Understanding unit cost of production can increase ranch profitability long-term
When University of Nebraska Extension Educator Aaron Berger asked a group of cow/calf producers if they knew their cost of production, there was total silence in the room. Whether that silence was from not wanting to share that information, a shyness to speak in front of the group or just not knowing the answer, only those producers know the answer.
The point of unit cost of production is to help ranchers determine if their operations are profitable.
“I want to talk about the cost of production because we don’t always know what it costs to produce a pound of beef,” Berger tells ranchers. “If we did, it might be pretty sobering for some people.”
“Every decision in the cow/calf business can be evaluated by determining the unit cost of production,” Berger continues. “The herd’s total cost divided by the total pounds produced is the unit cost of production. It is important for producers to ask themselves, ‘What did it cost me per pound of beef produced?’”
Profitable ranches have good reproductive rates and calf growth, which keep the costs per pound of beef produced in check, he continues. Typically, the ranches with the lowest unit cost of production are the most profitable, but that isn’t always the case.
“The unit cost of production is a benchmark tool, but every operation will have different tools,” he says. “However, we are still competing against them.”
Berger emphasizes, “We need to determine who has the lowest cost of production and see how they are able to produce beef cheaper.”
Berger cautions the group about making generalities.
“We need to know our actual cost of production to determine if we are making a profit,” he explains.
Producers can determine actual cost by breaking the ranch down into separate enterprises. For example, an oil, gas, water and wind enterprise; cow/calf business; hay business; stocker-feeder business; and land enterprise may all be a part of the ranch.
The next step is determining a fair market value for each segment.
“If we have a hay business, we need to figure a cost per ton of hay delivered. Then, charge the cow/calf operation for the hay they use,” he says. “If land could be rented out at $45 per head per month, then the land cost needs to be charged to the cattle.”
Berger continues, “The object is to determine which enterprises within the operation are making money and which are not.”
“Producers need to determine if they are making enough money to run the cattle themselves or if they would be more profitable taking in cattle,” he adds.

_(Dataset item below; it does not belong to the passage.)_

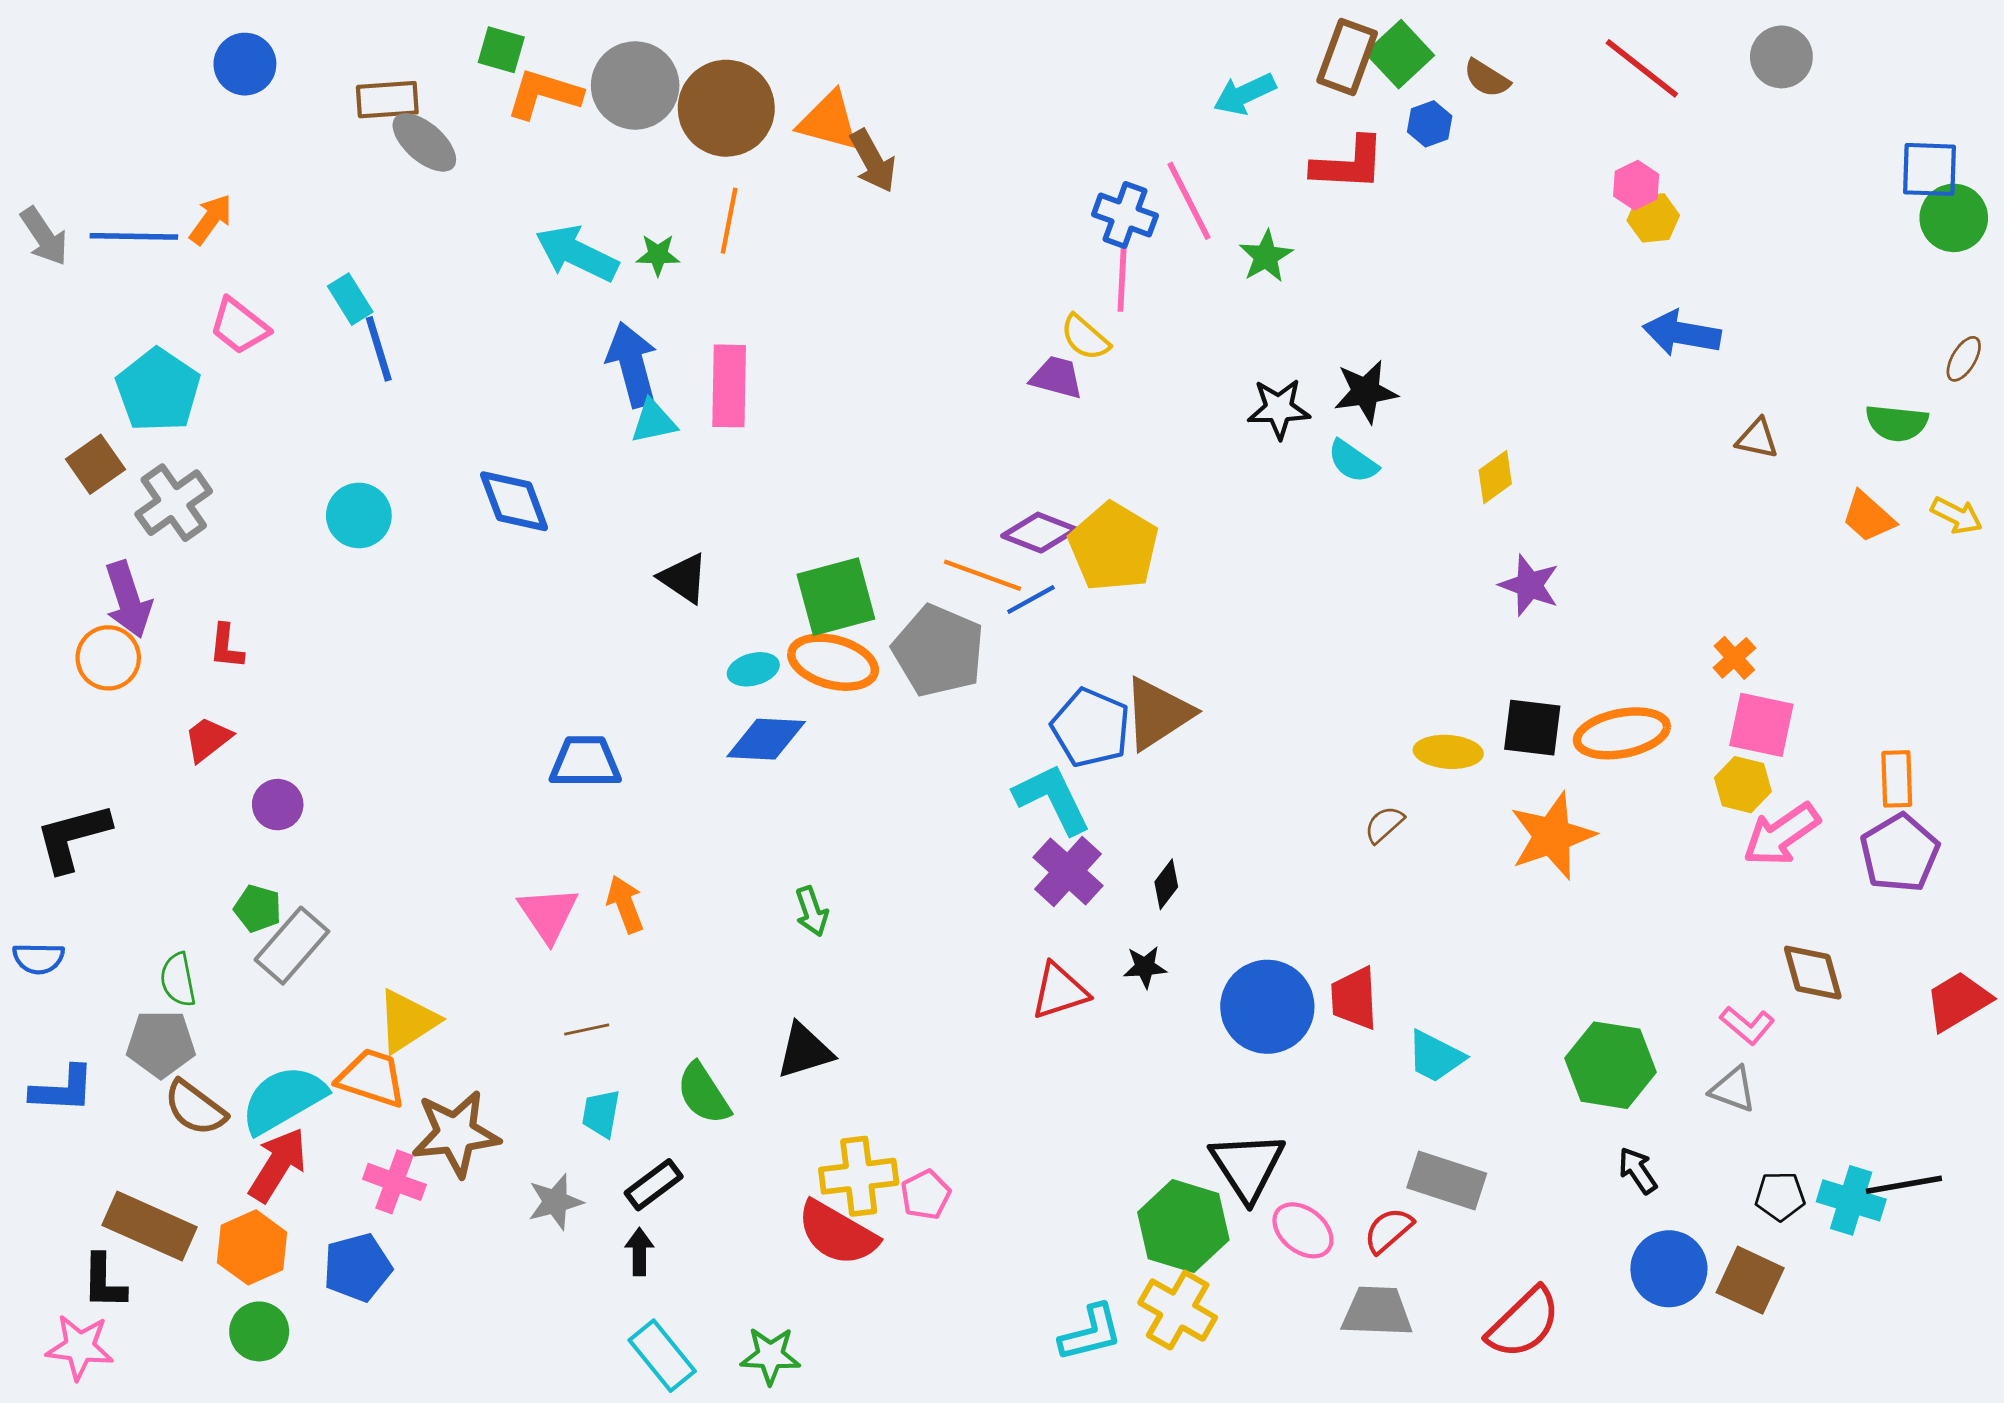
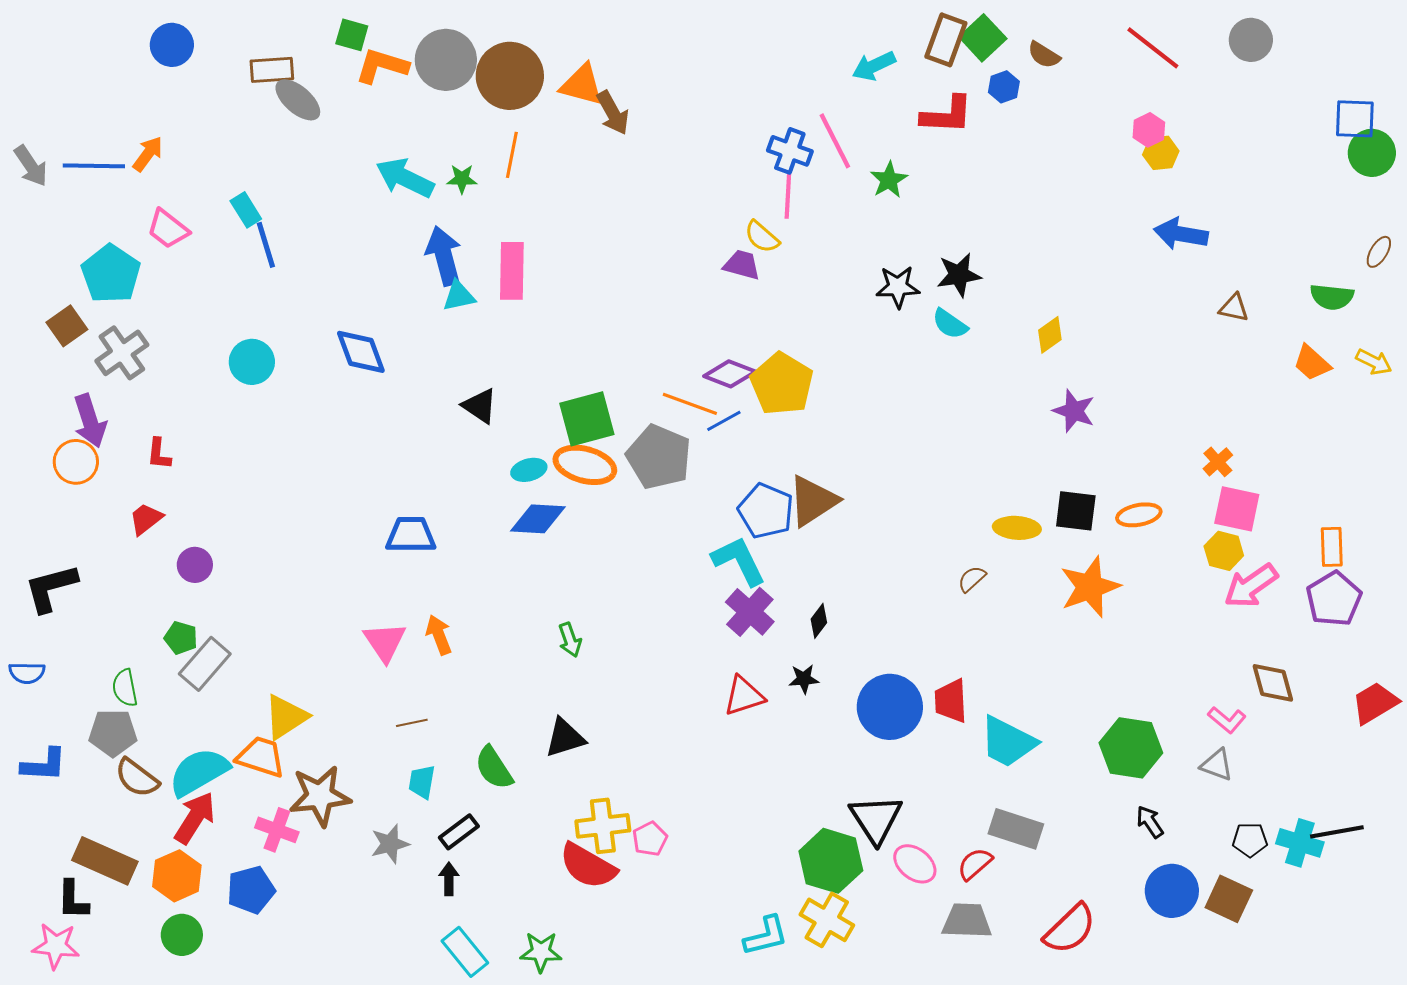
orange ellipse: (1622, 733) -> (1139, 515), size x0.7
cyan trapezoid: (1435, 1057) -> (1008, 742), size x1.4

Although most ranchers are in the business because they enjoy cattle, they need to look at the value of their land and determine what they would have if they leased the ranch out.
“That land has value. If the ranch is leased out, they wouldn’t be feeding cattle in a blizzard or checking calving cows at 2 a.m.,” he says.
Producers with a hay business also need to determine what they could pay a custom haying company to put up the hay for them.
“The hay business has value, and if a producer has a meadow, it also has some value besides being put up as hay,” he explains.
The key to operating a profitable business is to identify the profitable segments within the ranch and eliminate the costly ones.
Based on studies, Berger says feed expenses are about 65 percent of the annual costs of maintaining cattle.
“Producers need to determine how to reduce feed costs and, at the same time, maintain the cow’s productivity. They also need to have low overheads. Buying $150,000 tractors and $50,000 pickups are expensive when the cow has to pay for it,” he states.
Producers should try to become better grass farmers, as well.
“The better we can become at growing grass, the more profitable we will become at harvesting grass effectively,” he explains to ranchers.
Feeding hay is expensive. Research has shown highly profitable herds tend to feed less hay, Berger says.
“Some research conducted by the University of Nebraska has shown the system with the greatest feed costs, for example, fed the most hay and had the lowest returns per calf in all scenarios,” he says.
“I always hear the saying,” Berger says, “‘If it rusts, rots or depreciates, try to own as little of it as possible.’”
If the rancher purchases equipment, the enterprise using the equipment needs to be able to pay for it. If the machinery is used for multiple enterprises, a percentage of the cost of the piece of machinery needs to be charged to each enterprise, based on how much each enterprise uses it.
Berger offers some final thoughts.
“Try to match the enterprises on the ranch to the resources we have available. Cow/calf operations don’t work in all areas. Also, producers need to identify their competitive advantage. Think in terms of systems and develop a marketing and risk management plan that can be adjusted as conditions change,” he explains.